Es kommt dann, wie es kommen muss und Trinity schnappt sich das Artefakt. Der von den Entwicklern angepriesene Bösewicht kommt dabei leider sehr klischeehaft rüber. Er will eine antike Macht nutzen, um das Böse (also viele, viele Menschen) von der Welt zu verbannen, damit sie ein schöner und glücklicher Ort für alle werden kann. Das macht er mit einer Horde Söldner, die bereits in dieser kurzen Demo mehrere Unschuldige töten. Es bleibt natürlich abzuwarten, wie sich die Beziehung zwischen Lara und dem Bösewicht entwickelt und was die wahren Motive und Ziele von Trinity sind. Man kann nur hoffen, dass die Charaktere sich mit etwas mehr Tiefe präsentieren. Einen kleinen Lichtblick darauf gibt das Ende der Demo. In einer hitzigen Diskussion streiten sich Jonah und Lara darüber, wie man am besten als nächstes vorgeht. Während Jonah der Meinung ist, man müsse den Leuten vor Ort helfen, will sich Lara bereits auf den Weg nach Peru machen, um die Apokalypse komplett abzuwenden.

Ein kleiner Hoffnungsschimmer

Die Synchronsprecher liefern dabei eine grandiose Performance ab und hier entstehen echte Emotionen.
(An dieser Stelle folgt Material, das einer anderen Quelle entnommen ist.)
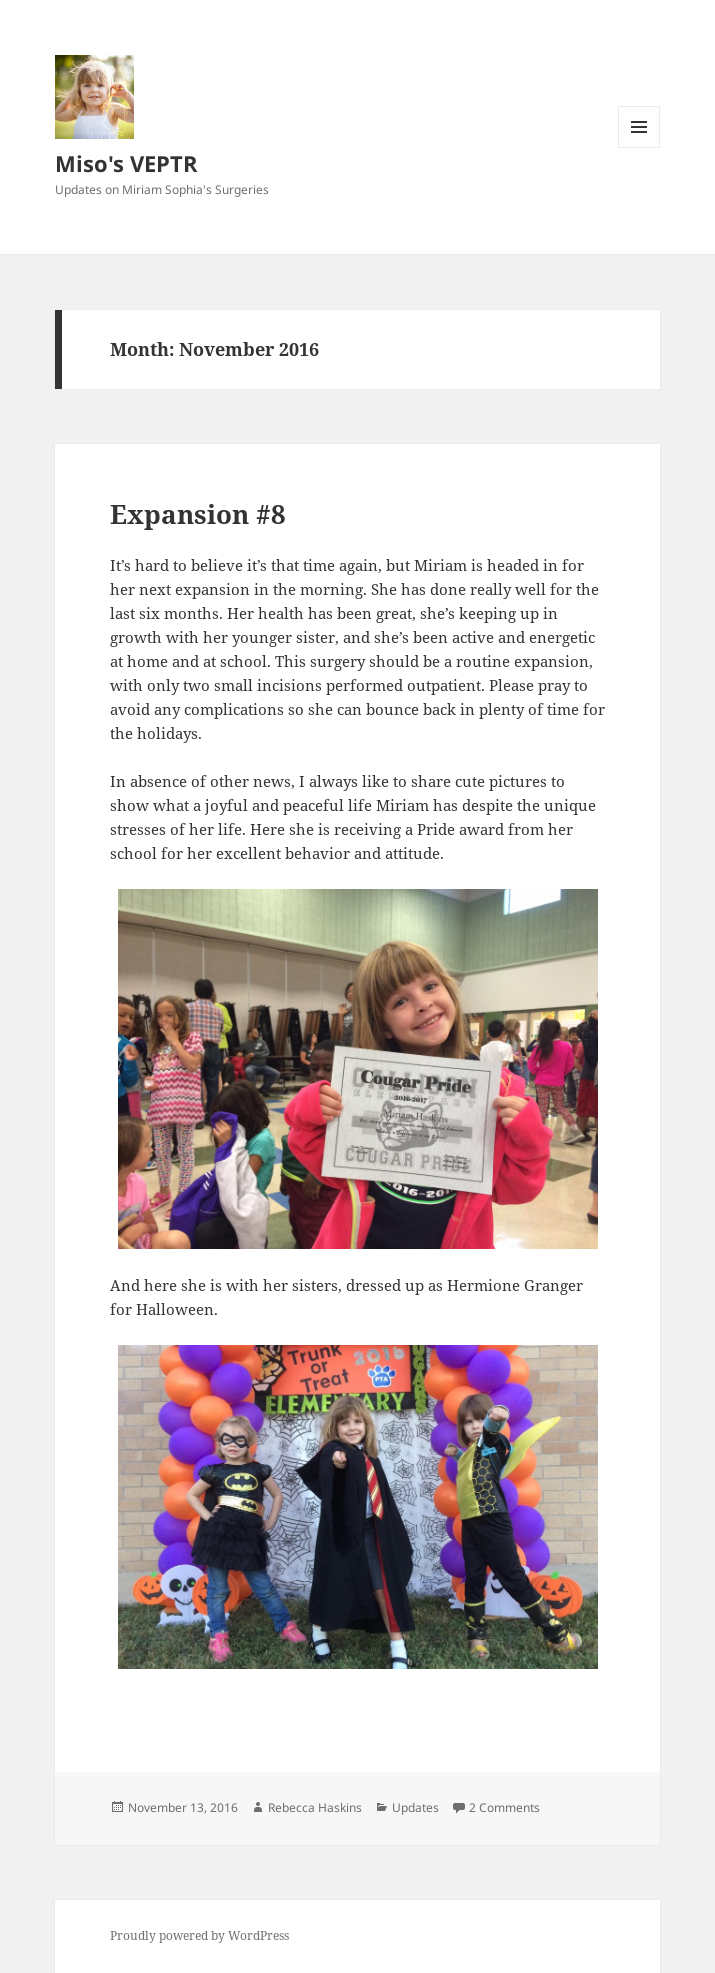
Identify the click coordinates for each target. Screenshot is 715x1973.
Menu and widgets (639, 147)
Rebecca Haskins (315, 1807)
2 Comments (504, 1807)
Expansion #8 (198, 514)
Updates (415, 1807)
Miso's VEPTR (126, 163)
Wenn Lara dann am Ende auf die reißenden Flutwellen und die zerstörte Stadt blickt, dann bleibt tatsächlich auch was beim Spieler hängen.

Auch wenn einige Emotionen nicht ganz den Nerv treffen, so hat das Ende der Demo einen doch mitgerissen. Wortwörtlich.

Was das Gameplay betrifft, so hat sich nichts Grundlegendes verändert. Mit ihrem Bogen ist Lara nach wie vor in der Lage, eine Bedrohung nach der anderen auszulöschen. Viel interessanter ist, wie die Deus-Ex-Entwickler ihre eigenen Erfahrungen hier eingebracht haben. Noch viel mehr als bei den beiden alten Teilen ist Lara in der Lage, ihre Umgebung zu ihrem Vorteil zu nutzen. In Büschen und Efeu kann sie sich vor dem Blick der Feinde schützen und aus dem Nichts angreifen. Eine intelligente Herangehensweise ist wichtiger denn je, denn der Schwierigkeitsgrad wurde seit Rise of the Tomb Raider ordentlich nach oben geschraubt. Wie schon zuvor macht es viel Spaß, die Gegner mit dem Bogen und Stealth-Kills aus dem Weg zu räumen oder, wenn man Lust darauf hat, einfach mit einem Maschinengewehr drauflos zu schießen. Auch die gescripteten Flucht-Einlagen sind wieder mit dabei, dieses Mal jedoch größer und bombastischer.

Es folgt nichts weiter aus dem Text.